This may be in my urgent, I'm currently dealing with an integration problem over the support of high dimensional [0, 1] cubic. The integration function itself is not that complicated, you can assume that

F[p1_, p2_, p3_, p4_, p5_, p6_, p7_, p8_, p9_, p10_] := p1 * p2 * p3 * p4 * p5 * p6 * p7 * p8 * p9 * p10

But the region over cubic for integration is defined by the union of the following two region, i.e. $R_1 \cup R_2$:

$R_1: \prod_{i=1}^{s} p_{(i)} \leq c_1$

$R_2: \prod_{i=1}^{s} \frac{p_{(i)} - p_{(s+1)}}{1 - p_{(s+1)}} \leq c_2$

where $p_{(1)} \geq p_{(2)} \geq ...... \geq p_{(10)}$ is the ordered value of $(p_1, p_2, ... , p_{10})$, $0 < p_i < 1$ and $2 \leq s \leq 8$. $c_1, c_2$ are rather small value, for example, $c_1 = 0.0025, c_2 = 10^{-6}$.

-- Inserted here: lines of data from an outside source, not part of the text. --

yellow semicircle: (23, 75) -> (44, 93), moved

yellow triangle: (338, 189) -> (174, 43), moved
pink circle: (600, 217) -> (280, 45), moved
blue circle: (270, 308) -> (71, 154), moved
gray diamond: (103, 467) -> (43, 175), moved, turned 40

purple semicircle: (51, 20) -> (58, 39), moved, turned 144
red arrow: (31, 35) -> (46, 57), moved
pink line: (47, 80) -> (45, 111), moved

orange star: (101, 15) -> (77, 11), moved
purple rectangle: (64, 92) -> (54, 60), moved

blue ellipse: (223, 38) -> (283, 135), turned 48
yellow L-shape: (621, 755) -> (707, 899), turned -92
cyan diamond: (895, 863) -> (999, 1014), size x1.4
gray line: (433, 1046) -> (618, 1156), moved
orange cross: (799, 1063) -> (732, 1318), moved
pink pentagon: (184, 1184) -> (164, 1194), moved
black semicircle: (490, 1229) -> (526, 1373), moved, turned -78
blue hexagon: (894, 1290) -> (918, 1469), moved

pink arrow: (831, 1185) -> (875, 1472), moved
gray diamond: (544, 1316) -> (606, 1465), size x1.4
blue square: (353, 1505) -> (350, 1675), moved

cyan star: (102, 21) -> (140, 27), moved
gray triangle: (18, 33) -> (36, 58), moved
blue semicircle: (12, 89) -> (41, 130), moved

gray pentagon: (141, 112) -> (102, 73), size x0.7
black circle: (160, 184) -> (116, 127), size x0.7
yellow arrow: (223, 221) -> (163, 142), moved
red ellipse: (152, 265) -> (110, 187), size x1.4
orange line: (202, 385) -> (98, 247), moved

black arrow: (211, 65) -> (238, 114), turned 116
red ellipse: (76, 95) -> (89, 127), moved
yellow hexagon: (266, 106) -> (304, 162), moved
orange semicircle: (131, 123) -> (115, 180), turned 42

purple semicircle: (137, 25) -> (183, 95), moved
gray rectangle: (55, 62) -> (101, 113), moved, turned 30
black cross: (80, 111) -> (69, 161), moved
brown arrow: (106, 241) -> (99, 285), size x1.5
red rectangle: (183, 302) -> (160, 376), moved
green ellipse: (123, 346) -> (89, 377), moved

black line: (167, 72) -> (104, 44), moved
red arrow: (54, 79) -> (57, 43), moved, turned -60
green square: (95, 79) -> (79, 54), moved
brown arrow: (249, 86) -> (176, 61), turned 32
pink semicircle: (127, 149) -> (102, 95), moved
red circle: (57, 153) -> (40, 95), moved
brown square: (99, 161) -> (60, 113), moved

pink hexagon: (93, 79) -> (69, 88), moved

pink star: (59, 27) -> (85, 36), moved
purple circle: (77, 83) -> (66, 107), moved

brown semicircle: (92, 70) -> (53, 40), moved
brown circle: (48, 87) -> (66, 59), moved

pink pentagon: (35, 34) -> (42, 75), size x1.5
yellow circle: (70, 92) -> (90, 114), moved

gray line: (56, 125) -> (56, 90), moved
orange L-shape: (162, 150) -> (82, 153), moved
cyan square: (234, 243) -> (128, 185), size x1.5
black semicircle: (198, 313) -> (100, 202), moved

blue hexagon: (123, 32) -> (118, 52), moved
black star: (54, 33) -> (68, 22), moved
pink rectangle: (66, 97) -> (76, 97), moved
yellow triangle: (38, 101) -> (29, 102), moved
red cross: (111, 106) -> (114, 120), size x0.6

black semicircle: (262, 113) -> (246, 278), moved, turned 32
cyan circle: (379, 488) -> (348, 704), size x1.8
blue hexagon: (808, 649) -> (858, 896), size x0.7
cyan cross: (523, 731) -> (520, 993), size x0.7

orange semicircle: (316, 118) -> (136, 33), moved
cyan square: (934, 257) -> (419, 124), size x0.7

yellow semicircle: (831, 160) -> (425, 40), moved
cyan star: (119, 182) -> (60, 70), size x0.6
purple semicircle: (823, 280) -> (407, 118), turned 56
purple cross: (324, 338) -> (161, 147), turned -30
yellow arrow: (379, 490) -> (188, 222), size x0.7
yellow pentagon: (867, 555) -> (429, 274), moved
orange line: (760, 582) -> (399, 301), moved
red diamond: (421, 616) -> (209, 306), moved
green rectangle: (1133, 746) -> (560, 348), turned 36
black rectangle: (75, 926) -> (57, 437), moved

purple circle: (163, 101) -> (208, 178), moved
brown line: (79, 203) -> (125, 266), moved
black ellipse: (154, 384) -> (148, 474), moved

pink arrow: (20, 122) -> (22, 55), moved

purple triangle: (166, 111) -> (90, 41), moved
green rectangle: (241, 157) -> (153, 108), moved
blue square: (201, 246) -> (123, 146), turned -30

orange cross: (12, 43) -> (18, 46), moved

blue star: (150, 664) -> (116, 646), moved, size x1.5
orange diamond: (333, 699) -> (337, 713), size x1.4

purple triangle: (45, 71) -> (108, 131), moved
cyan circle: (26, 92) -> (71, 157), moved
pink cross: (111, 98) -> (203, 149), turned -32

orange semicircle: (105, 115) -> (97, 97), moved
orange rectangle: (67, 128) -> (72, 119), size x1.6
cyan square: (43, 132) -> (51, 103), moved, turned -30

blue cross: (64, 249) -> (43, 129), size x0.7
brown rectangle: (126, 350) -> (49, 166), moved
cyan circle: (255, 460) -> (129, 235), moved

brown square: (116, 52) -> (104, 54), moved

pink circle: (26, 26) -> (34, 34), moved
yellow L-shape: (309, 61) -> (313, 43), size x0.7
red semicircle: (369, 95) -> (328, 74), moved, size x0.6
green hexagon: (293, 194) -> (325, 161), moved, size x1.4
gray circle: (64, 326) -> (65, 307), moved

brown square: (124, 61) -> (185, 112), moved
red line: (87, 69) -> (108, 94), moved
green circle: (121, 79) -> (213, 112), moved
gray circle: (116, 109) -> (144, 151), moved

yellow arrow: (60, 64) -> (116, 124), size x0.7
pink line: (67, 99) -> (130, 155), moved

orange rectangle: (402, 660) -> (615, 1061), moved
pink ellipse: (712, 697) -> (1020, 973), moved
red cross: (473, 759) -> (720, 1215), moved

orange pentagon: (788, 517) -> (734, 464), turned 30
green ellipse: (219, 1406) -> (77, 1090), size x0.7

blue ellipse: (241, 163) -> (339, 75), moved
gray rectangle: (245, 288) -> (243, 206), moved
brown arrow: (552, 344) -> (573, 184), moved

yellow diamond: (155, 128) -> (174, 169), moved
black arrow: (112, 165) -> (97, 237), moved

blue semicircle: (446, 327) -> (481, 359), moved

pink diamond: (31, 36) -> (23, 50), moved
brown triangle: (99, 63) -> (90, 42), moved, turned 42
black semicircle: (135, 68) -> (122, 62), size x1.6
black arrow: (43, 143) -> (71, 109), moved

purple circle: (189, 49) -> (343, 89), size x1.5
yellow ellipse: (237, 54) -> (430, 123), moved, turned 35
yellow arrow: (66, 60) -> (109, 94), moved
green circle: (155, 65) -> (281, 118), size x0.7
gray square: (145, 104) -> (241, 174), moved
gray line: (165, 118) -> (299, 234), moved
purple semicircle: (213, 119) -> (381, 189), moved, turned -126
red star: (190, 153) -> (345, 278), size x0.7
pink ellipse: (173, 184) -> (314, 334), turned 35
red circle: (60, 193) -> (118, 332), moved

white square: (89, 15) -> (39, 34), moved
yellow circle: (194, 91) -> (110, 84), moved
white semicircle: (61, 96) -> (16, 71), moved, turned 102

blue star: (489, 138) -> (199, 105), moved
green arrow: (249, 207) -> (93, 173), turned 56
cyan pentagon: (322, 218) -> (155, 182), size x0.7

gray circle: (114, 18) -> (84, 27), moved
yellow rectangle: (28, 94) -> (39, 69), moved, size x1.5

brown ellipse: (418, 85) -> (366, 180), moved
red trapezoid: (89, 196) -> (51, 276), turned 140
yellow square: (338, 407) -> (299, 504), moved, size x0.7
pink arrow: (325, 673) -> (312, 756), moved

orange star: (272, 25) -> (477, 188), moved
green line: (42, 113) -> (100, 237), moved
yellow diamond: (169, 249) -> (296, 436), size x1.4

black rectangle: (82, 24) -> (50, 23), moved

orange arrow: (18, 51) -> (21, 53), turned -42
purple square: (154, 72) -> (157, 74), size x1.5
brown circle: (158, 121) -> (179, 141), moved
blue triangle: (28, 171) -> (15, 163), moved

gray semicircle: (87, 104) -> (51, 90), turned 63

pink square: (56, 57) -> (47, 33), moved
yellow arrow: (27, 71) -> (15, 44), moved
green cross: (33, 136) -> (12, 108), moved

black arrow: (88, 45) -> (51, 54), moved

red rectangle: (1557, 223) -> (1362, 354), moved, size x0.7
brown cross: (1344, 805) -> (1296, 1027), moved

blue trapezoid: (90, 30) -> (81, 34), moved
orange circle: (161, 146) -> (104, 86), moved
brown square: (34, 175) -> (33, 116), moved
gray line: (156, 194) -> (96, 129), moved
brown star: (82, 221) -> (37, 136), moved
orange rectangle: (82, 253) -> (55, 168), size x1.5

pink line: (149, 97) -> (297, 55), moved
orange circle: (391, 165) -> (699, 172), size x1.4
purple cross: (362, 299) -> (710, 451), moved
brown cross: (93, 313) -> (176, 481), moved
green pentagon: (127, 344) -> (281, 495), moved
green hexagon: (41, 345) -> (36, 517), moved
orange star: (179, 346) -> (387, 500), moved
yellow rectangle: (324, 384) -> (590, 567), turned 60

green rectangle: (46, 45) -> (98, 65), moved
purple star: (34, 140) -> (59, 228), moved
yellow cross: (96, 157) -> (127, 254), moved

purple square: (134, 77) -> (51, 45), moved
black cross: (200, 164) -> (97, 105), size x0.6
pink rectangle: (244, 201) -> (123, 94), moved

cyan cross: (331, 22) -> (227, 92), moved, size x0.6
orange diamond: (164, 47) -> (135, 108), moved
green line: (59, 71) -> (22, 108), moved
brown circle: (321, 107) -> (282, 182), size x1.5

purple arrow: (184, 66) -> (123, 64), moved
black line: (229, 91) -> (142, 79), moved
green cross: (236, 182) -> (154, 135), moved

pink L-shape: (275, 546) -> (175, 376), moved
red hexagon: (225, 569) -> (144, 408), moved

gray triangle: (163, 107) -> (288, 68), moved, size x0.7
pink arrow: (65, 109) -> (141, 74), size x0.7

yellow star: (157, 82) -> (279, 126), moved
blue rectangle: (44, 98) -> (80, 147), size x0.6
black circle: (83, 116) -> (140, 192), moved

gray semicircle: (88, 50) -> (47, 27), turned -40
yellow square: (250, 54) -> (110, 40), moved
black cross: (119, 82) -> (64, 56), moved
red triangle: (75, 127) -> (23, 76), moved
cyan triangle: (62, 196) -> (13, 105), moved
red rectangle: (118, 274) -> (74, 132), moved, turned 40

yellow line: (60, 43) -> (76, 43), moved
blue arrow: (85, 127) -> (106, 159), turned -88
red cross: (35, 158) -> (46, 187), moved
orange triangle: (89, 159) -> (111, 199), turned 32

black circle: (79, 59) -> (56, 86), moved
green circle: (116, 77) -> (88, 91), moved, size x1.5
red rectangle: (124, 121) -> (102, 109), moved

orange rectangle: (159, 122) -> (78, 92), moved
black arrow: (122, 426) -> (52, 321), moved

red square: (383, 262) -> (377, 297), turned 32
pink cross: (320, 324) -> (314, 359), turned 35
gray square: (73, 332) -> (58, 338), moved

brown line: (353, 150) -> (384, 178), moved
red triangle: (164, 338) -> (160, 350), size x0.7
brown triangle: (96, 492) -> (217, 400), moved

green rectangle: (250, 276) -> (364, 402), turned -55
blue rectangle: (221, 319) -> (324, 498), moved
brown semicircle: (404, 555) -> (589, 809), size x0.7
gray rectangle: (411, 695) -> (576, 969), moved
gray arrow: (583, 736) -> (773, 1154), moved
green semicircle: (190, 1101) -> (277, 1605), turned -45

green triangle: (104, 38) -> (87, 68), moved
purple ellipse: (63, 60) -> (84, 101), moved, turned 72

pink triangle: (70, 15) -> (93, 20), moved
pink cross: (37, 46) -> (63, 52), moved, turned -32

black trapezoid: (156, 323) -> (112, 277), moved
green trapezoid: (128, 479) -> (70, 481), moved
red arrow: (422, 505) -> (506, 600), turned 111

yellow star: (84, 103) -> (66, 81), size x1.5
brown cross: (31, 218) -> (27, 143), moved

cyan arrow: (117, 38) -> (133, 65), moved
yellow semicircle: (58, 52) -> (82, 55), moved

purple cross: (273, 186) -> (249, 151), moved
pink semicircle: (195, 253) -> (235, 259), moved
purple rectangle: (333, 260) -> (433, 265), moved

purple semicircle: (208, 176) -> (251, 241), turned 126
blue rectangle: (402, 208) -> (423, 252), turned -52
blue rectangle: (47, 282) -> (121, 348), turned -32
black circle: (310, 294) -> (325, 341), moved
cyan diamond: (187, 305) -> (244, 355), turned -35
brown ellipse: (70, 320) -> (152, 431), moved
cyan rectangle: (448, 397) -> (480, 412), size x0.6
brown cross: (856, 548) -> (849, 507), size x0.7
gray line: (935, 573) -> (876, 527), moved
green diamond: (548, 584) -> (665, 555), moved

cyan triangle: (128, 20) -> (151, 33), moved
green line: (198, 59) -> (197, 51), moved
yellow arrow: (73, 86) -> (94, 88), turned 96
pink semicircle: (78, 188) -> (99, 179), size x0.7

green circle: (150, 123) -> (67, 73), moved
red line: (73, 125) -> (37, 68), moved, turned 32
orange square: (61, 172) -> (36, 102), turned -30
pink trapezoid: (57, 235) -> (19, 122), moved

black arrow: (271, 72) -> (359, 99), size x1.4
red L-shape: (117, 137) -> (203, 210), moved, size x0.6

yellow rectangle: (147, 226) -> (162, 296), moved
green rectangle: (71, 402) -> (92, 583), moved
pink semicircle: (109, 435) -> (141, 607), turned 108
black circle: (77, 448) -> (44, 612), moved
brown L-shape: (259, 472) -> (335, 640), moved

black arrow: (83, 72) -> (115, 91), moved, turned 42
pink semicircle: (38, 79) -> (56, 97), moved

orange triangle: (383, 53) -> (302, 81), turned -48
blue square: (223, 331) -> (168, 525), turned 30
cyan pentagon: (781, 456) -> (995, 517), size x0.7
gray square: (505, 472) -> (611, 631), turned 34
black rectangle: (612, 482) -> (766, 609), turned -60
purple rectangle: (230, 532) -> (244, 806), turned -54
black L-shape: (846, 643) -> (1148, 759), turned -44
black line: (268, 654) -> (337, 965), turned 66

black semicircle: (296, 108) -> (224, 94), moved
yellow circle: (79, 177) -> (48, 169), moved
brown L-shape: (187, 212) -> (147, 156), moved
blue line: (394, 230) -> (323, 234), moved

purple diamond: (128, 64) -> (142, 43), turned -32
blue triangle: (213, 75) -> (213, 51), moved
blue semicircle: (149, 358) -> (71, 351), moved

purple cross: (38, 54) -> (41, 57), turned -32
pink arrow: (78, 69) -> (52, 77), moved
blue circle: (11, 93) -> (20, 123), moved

I'm a primary learner in Mathematica, and could define some simple region only (like sphere, rectangle), but the region $R_1 \cup R_2$ is more complex than I expected, so I'm urgent to know how to define the region that ruled by relationship of ordering values.

Thanks very much!!